■ **What you are asked to do**
Work out how many lines of the listing below include the string "dalam", and give that number alone.

■ **Records to process**
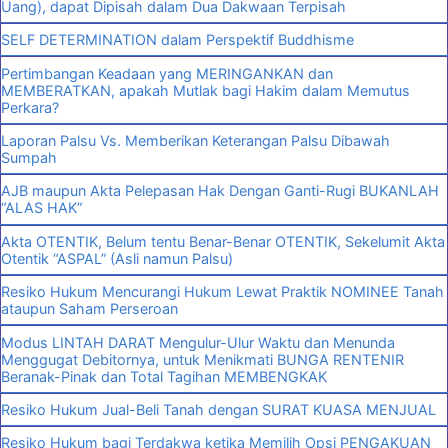
Uang), dapat Dipisah dalam Dua Dakwaan Terpisah
SELF DETERMINATION dalam Perspektif Buddhisme
Pertimbangan Keadaan yang MERINGANKAN dan
MEMBERATKAN, apakah Mutlak bagi Hakim dalam Memutus
Perkara?
Laporan Palsu Vs. Memberikan Keterangan Palsu Dibawah
Sumpah
AJB maupun Akta Pelepasan Hak Dengan Ganti-Rugi BUKANLAH
“ALAS HAK”
Akta OTENTIK, Belum tentu Benar-Benar OTENTIK, Sekelumit Akta
Otentik “ASPAL” (Asli namun Palsu)
Resiko Hukum Mencurangi Hukum Lewat Praktik NOMINEE Tanah
ataupun Saham Perseroan
Modus LINTAH DARAT Mengulur-Ulur Waktu dan Menunda
Menggugat Debitornya, untuk Menikmati BUNGA RENTENIR
Beranak-Pinak dan Total Tagihan MEMBENGKAK
Resiko Hukum Jual-Beli Tanah dengan SURAT KUASA MENJUAL
Resiko Hukum bagi Terdakwa ketika Memilih Opsi PENGAKUAN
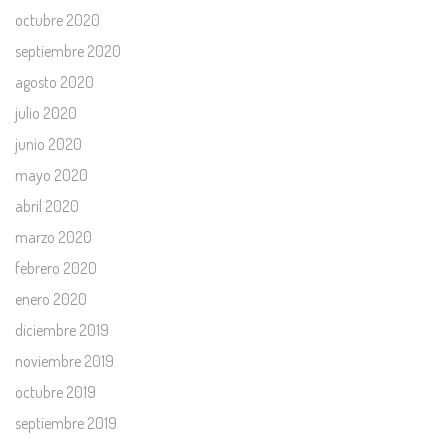
octubre 2020
septiembre 2020
agosto 2020
julio 2020
junio 2020
mayo 2020
abril 2020
marzo 2020
febrero 2020
enero 2020
diciembre 2019
noviembre 2019
octubre 2019
septiembre 2019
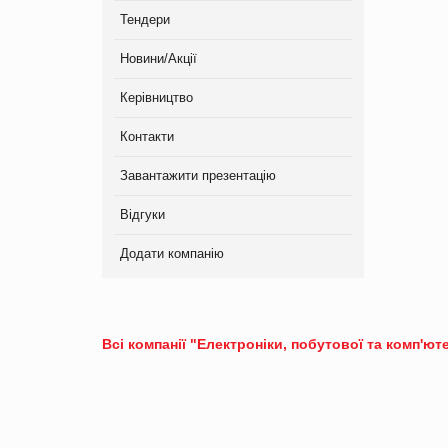
Тендери
Новини/Акції
Керівництво
Контакти
Завантажити презентацію
Відгуки
Додати компанію
Всі компанії "Електроніки, побутової та комп'ют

■ **Solved problem**
3